Start of Block
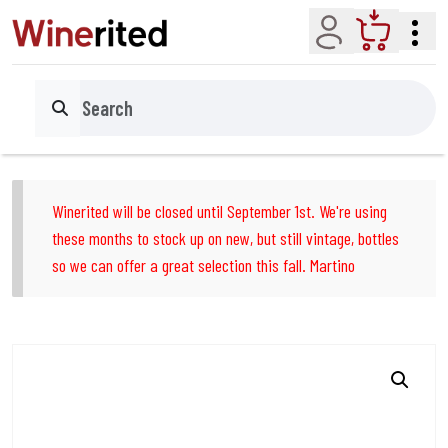
Account
Cart
Search
Winerited will be closed until September 1st. We're using
these months to stock up on new, but still vintage, bottles
so we can offer a great selection this fall. Martino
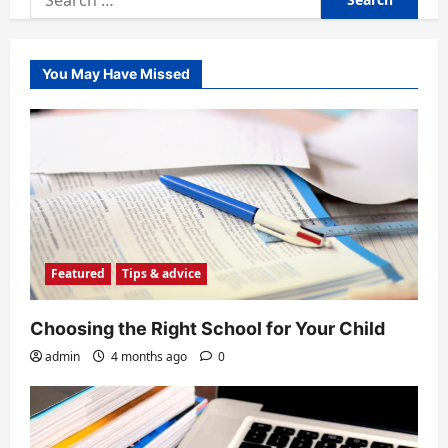
for:
You May Have Missed
Featured
Tips & advice
Choosing the Right School for Your Child
admin
4 months ago
0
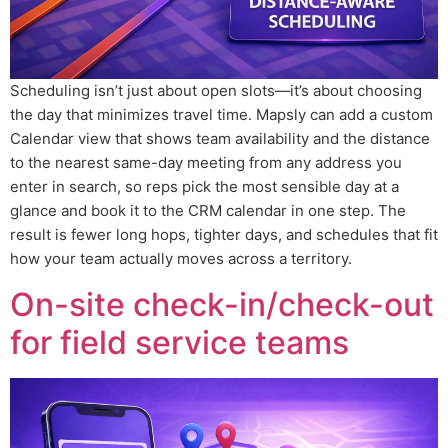
Scheduling isn’t just about open slots—it’s about choosing
the day that minimizes travel time. Mapsly can add a custom
Calendar view that shows team availability and the distance
to the nearest same-day meeting from any address you
enter in search, so reps pick the most sensible day at a
glance and book it to the CRM calendar in one step. The
result is fewer long hops, tighter days, and schedules that fit
how your team actually moves across a territory.
On-site check-in/check-out
for field service teams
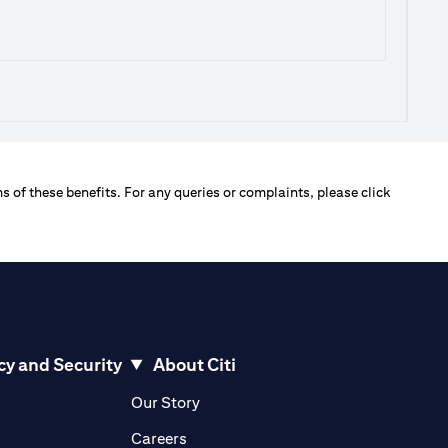
s of these benefits. For any queries or complaints, please click
cy and Security
About Citi
pens in a new tab
opens in a new tab
Our Story
pens in a new tab
opens in a new tab
Careers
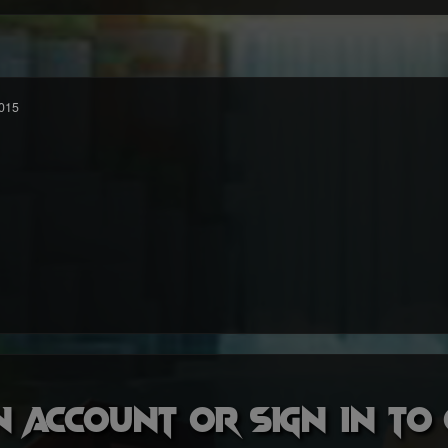
015
n account or sign in t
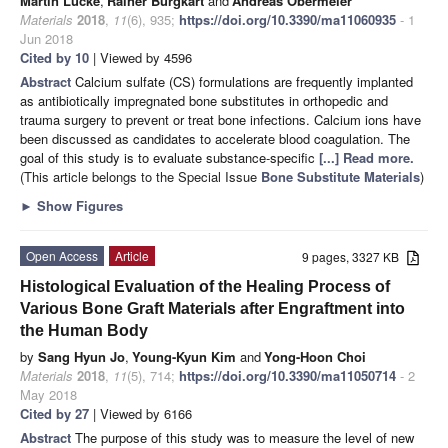
Martin Lucke
,
Rainer Burgkart
and
Andreas Obermeier
Materials
2018
,
11
(6), 935;
https://doi.org/10.3390/ma11060935
- 1
Jun 2018
Cited by 10
| Viewed by 4596
Abstract
Calcium sulfate (CS) formulations are frequently implanted
as antibiotically impregnated bone substitutes in orthopedic and
trauma surgery to prevent or treat bone infections. Calcium ions have
been discussed as candidates to accelerate blood coagulation. The
goal of this study is to evaluate substance-specific
[...] Read more.
(This article belongs to the Special Issue
Bone Substitute Materials
)
►
Show Figures
Open Access
Article
9 pages, 3327 KB
Histological Evaluation of the Healing Process of
Various Bone Graft Materials after Engraftment into
the Human Body
by
Sang Hyun Jo
,
Young-Kyun Kim
and
Yong-Hoon Choi
Materials
2018
,
11
(5), 714;
https://doi.org/10.3390/ma11050714
- 2
May 2018
Cited by 27
| Viewed by 6166
Abstract
The purpose of this study was to measure the level of new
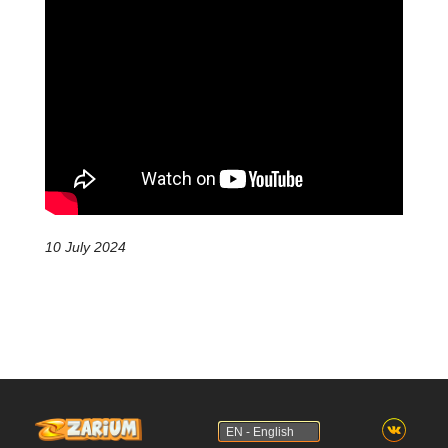
10 July 2024
EN - English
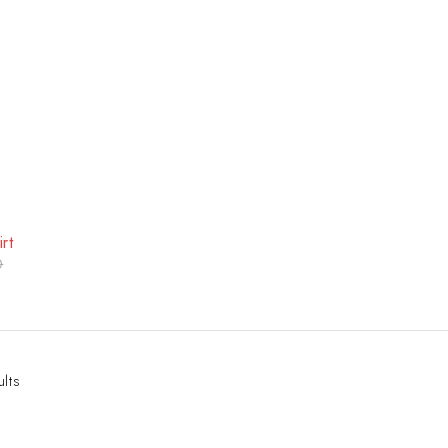
rt
0
ults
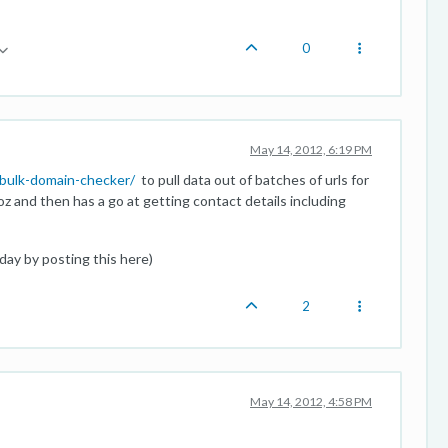
0
May 14, 2012, 6:19 PM
bulk-domain-checker/
to pull data out of batches of urls for
oz and then has a go at getting contact details including
iday by posting this here)
2
May 14, 2012, 4:58 PM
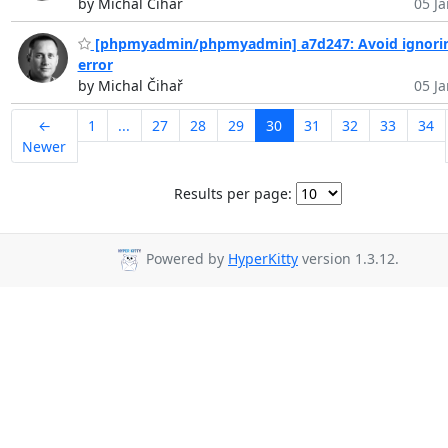
by Michal Čihař
05 Ja
[phpmyadmin/phpmyadmin] a7d247: Avoid ignori
error
by Michal Čihař
05 Ja
←
1
...
27
28
29
30
31
32
33
34
Newer
Results per page:
Powered by
HyperKitty
version 1.3.12.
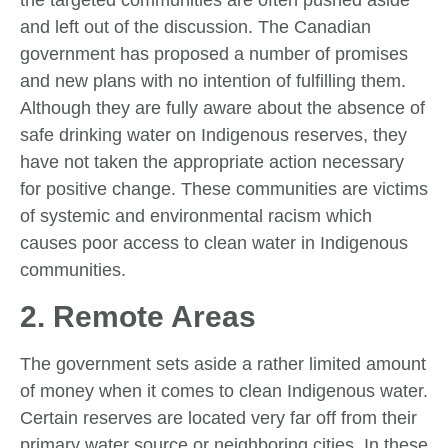
the targeted communities are often pushed aside
and left out of the discussion. The Canadian
government has proposed a number of promises
and new plans with no intention of fulfilling them.
Although they are fully aware about the absence of
safe drinking water on Indigenous reserves, they
have not taken the appropriate action necessary
for positive change. These communities are victims
of systemic and environmental racism which
causes poor access to clean water in Indigenous
communities.
2. Remote Areas
The government sets aside a rather limited amount
of money when it comes to clean Indigenous water.
Certain reserves are located very far off from their
primary water source or neighboring cities. In these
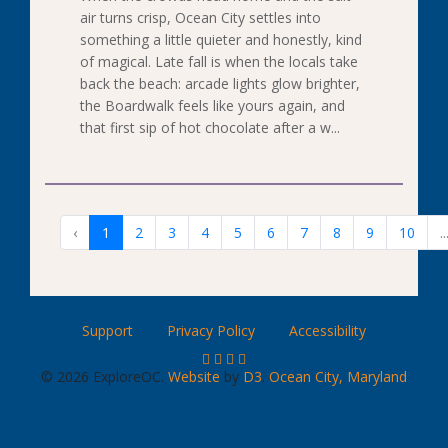
air turns crisp, Ocean City settles into
something a little quieter and honestly, kind
of magical. Late fall is when the locals take
back the beach: arcade lights glow brighter,
the Boardwalk feels like yours again, and
that first sip of hot chocolate after a w...
‹
1
2
3
4
5
6
7
8
9
10
..
Support
Privacy Policy
Accessibility
© 2026 ExploreOC.
Website
by
D3
.
Ocean City, Maryland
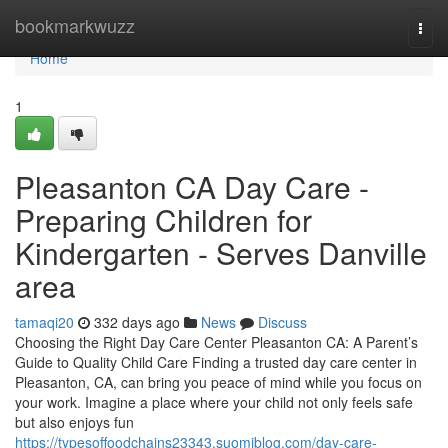
Home
bookmarkwuzz
Togg
navi
Home
1
Pleasanton CA Day Care -
Preparing Children for
Kindergarten - Serves Danville
area
tamaqi20
332 days ago
News
Discuss
Choosing the Right Day Care Center Pleasanton CA: A Parent’s
Guide to Quality Child Care Finding a trusted day care center in
Pleasanton, CA, can bring you peace of mind while you focus on
your work. Imagine a place where your child not only feels safe
but also enjoys fun
https://typesoffoodchains23343.suomiblog.com/day-care-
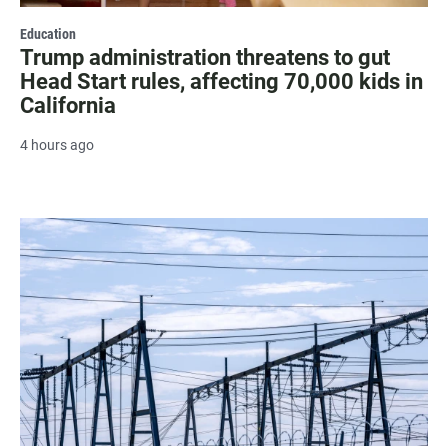
Education
Trump administration threatens to gut
Head Start rules, affecting 70,000 kids in
California
4 hours ago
End of Block
**PROBLEM STATEMENT:**
Exact copy, no pictures: reproduce every record above.

**OUTPUT BELOW:**
Account
Cart
Search
Winerited will be closed until September 1st. We're using
these months to stock up on new, but still vintage, bottles
so we can offer a great selection this fall. Martino
for:
You May Have Missed
Featured
Tips & advice
Choosing the Right School for Your Child
admin
4 months ago
0
Scheduling isn’t just about open slots—it’s about choosing
the day that minimizes travel time. Mapsly can add a custom
Calendar view that shows team availability and the distance
to the nearest same-day meeting from any address you
enter in search, so reps pick the most sensible day at a
glance and book it to the CRM calendar in one step. The
result is fewer long hops, tighter days, and schedules that fit
how your team actually moves across a territory.
On-site check-in/check-out
for field service teams
s of these benefits. For any queries or complaints, please click
cy and Security
About Citi
pens in a new tab
opens in a new tab
Our Story
pens in a new tab
opens in a new tab
Careers
015
n account or sign in t
Martin Lucke
,
Rainer Burgkart
and
Andreas Obermeier
Materials
2018
,
11
(6), 935;
https://doi.org/10.3390/ma11060935
- 1
Jun 2018
Cited by 10
| Viewed by 4596
Abstract
Calcium sulfate (CS) formulations are frequently implanted
as antibiotically impregnated bone substitutes in orthopedic and
trauma surgery to prevent or treat bone infections. Calcium ions have
been discussed as candidates to accelerate blood coagulation. The
goal of this study is to evaluate substance-specific
[...] Read more.
(This article belongs to the Special Issue
Bone Substitute Materials
)
►
Show Figures
Open Access
Article
9 pages, 3327 KB
Histological Evaluation of the Healing Process of
Various Bone Graft Materials after Engraftment into
the Human Body
by
Sang Hyun Jo
,
Young-Kyun Kim
and
Yong-Hoon Choi
Materials
2018
,
11
(5), 714;
https://doi.org/10.3390/ma11050714
- 2
May 2018
Cited by 27
| Viewed by 6166
Abstract
The purpose of this study was to measure the level of new
10 July 2024
EN - English
rt
0
ults
0
May 14, 2012, 6:19 PM
bulk-domain-checker/
to pull data out of batches of urls for
oz and then has a go at getting contact details including
iday by posting this here)
2
May 14, 2012, 4:58 PM
by Michal Čihař
05 Ja
[phpmyadmin/phpmyadmin] a7d247: Avoid ignori
error
by Michal Čihař
05 Ja
←
1
...
27
28
29
30
31
32
33
34
Newer
Results per page:
Powered by
HyperKitty
version 1.3.12.
the targeted communities are often pushed aside
and left out of the discussion. The Canadian
government has proposed a number of promises
and new plans with no intention of fulfilling them.
Although they are fully aware about the absence of
safe drinking water on Indigenous reserves, they
have not taken the appropriate action necessary
for positive change. These communities are victims
of systemic and environmental racism which
causes poor access to clean water in Indigenous
communities.
2. Remote Areas
The government sets aside a rather limited amount
of money when it comes to clean Indigenous water.
Certain reserves are located very far off from their
primary water source or neighboring cities. In these
air turns crisp, Ocean City settles into
something a little quieter and honestly, kind
of magical. Late fall is when the locals take
back the beach: arcade lights glow brighter,
the Boardwalk feels like yours again, and
that first sip of hot chocolate after a w...
‹
1
2
3
4
5
6
7
8
9
10
..
Support
Privacy Policy
Accessibility
© 2026 ExploreOC.
Website
by
D3
.
Ocean City, Maryland
Home
bookmarkwuzz
Togg
navi
Home
1
Pleasanton CA Day Care -
Preparing Children for
Kindergarten - Serves Danville
area
tamaqi20
332 days ago
News
Discuss
Choosing the Right Day Care Center Pleasanton CA: A Parent’s
Guide to Quality Child Care Finding a trusted day care center in
Pleasanton, CA, can bring you peace of mind while you focus on
your work. Imagine a place where your child not only feels safe
but also enjoys fun
https://typesoffoodchains23343.suomiblog.com/day-care-
Education
Trump administration threatens to gut
Head Start rules, affecting 70,000 kids in
California
4 hours ago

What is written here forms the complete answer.